Os produtos que exportamos para os Estados Unidos possuem situações distintas. O principal deles, em termos proporcionais, é o café, que tem visto uma grande elevação de preços nos últimos dois anos, com o preço internacional subindo 80%. Se os EUA impuserem tarifas sobre o café, isso geraria um impacto inflacionário significativo por lá. Portanto, o café possui uma situação particular nesse contexto.

Outro produto importante é a carne, que o Brasil exporta em grandes volumes para os Estados Unidos. Apesar dos EUA serem um grande produtor, eles também são um grande consumidor de carne, o que torna esse mercado muito relevante para o Brasil. Nesse caso, se a tarifa for elevada, o Brasil pode perder espaço para outros fornecedores, como a Austrália.

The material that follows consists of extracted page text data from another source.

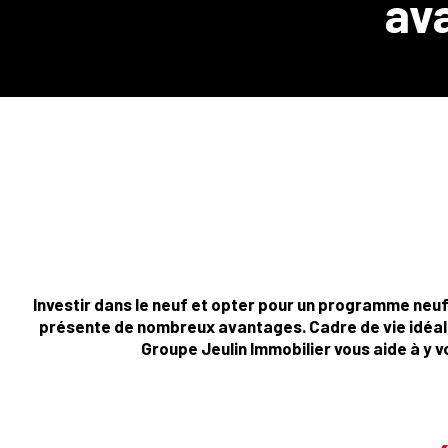
av
Investir dans le neuf et opter pour un programme neuf 
présente de nombreux avantages. Cadre de vie idéal
Groupe Jeulin Immobilier vous aide à y voi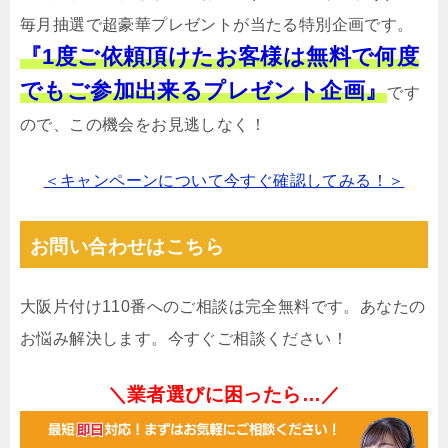
毎月抽選で超豪華プレゼントが当たる特別企画です。
『1度ご依頼頂けたお客様は無料で何度
でもご参加出来るプレゼント企画』
です
ので、この機会をお見逃しなく！
＜キャンペーンについて今すぐ確認してみる！＞
お問い合わせはこちら
大阪片付け110番へのご相談は完全無料です。あなたの
お悩み解決します。今すぐご相談ください！
＼業者選びに困ったら…／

Já o açúcar e o suco de laranja, embora o Brasil exporte bastante, já enfrentam tarifas altas. Para o açúcar, por exemplo, a tarifa é calculada por tonelada, o que torna a situação ainda mais incerta, dependendo das mudanças nas tarifas finais.

O governo brasileiro tem 'poder de fogo' contra essa tarifa de Trump?

A dificuldade de retaliar contra os EUA é que o Brasil importa basicamente equipamentos, insumos, partes e peças, e petroquímicos, todos itens importantes para a indústria brasileira. Se você aumenta essas tarifas, acaba prejudicando a própria indústria nacional.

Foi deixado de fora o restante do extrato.